Di sela-sela tumpukan barang usang yang bercampur baur, di sudut ruang gudang, saat suasana hati memuncak gairah untuk berbenah-benah, kutemukan selembar kertas lusuh bertulisan tinta biru yang agak pudar. Dan, entah kenapa terbit hasrat kuatku untuk membacanya, rasa penasaran mengalir deras untuk segera mengetahui apa isi goresan yang tertuang di dalamnya.
Kasih, tambatan hati di kala suka dan duka ...
Kucoba menulis surat ini kepadamu, kala rasa kangen ini sudah tak tertahankan lagi. Namun apa daya dan hendak dikata, lantaran jarak yang tak memungkinkan kita untuk segera bersua dalam melampiaskan rasa kangen teramat berat ini.
Aku menyadari dengan sepenuh hati, bila engkau sedang berjuang untuk merampungkan studi, dan akupun sedang berjuang untuk mengais rejeki demi masa depan kita berdua, mewujudkan biduk kasih yang pernah kita canangkan. Mahligai rumah tangga dalam satu ikatan tali suci beralaskan kesetiaan. Dan, betapa kesetiaan itu mahal, teramat mahal bukan?
Singkat saja kutulis surat ini tertuju kepadamu, hanya sekedar melepas rasa kangenku kepadamu yang memuncak dan merambah di segenap jiwa ragaku.Â
Di kaki gunung Semeru, November di hari kesebelas, Seribu Sembilan Ratus Sembilan Puluh.

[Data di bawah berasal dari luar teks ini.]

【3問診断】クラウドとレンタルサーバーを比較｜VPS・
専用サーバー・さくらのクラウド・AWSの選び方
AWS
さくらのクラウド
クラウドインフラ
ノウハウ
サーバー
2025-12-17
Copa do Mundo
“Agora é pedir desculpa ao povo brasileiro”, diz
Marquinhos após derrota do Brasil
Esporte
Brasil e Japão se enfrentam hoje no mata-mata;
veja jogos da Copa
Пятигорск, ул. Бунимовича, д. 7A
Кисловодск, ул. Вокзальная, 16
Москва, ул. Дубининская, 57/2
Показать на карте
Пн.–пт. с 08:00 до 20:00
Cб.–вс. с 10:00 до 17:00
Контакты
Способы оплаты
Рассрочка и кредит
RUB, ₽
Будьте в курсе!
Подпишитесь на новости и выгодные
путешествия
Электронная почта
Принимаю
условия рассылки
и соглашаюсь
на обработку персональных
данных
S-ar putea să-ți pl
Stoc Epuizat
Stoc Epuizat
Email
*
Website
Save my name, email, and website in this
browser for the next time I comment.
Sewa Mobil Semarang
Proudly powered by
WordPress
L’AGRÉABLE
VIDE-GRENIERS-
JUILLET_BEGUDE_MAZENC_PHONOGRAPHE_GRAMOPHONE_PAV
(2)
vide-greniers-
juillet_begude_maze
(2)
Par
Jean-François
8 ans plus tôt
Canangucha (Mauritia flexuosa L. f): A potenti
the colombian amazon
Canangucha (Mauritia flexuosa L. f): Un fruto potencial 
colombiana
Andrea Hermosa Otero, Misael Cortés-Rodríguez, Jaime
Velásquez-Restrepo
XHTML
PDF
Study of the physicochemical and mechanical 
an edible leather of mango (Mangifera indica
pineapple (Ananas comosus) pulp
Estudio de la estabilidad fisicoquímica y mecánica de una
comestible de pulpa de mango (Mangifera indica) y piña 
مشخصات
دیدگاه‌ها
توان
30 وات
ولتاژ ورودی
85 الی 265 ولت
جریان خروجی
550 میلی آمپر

Dari kekasihmu nun jauh di sana.
Oh, ternyata selembar surat cinta puluhan tahun yang lalu, masih tersimpan oleh sang belahan jiwa. Hanya, saat ini terdampar di tumpukan barang usang yang bercampur baur di gudang. Puji Tuhan, Alhamdulillah, komitmen betapa kesetiaan itu mahal, teramat mahal masih terjaga dan terpelihara hingga usia sudah tak muda lagi ....
*****
Kota Malang, Juli di hari kedua puluh tujuh, Dua Ribu Dua Puluh Empat.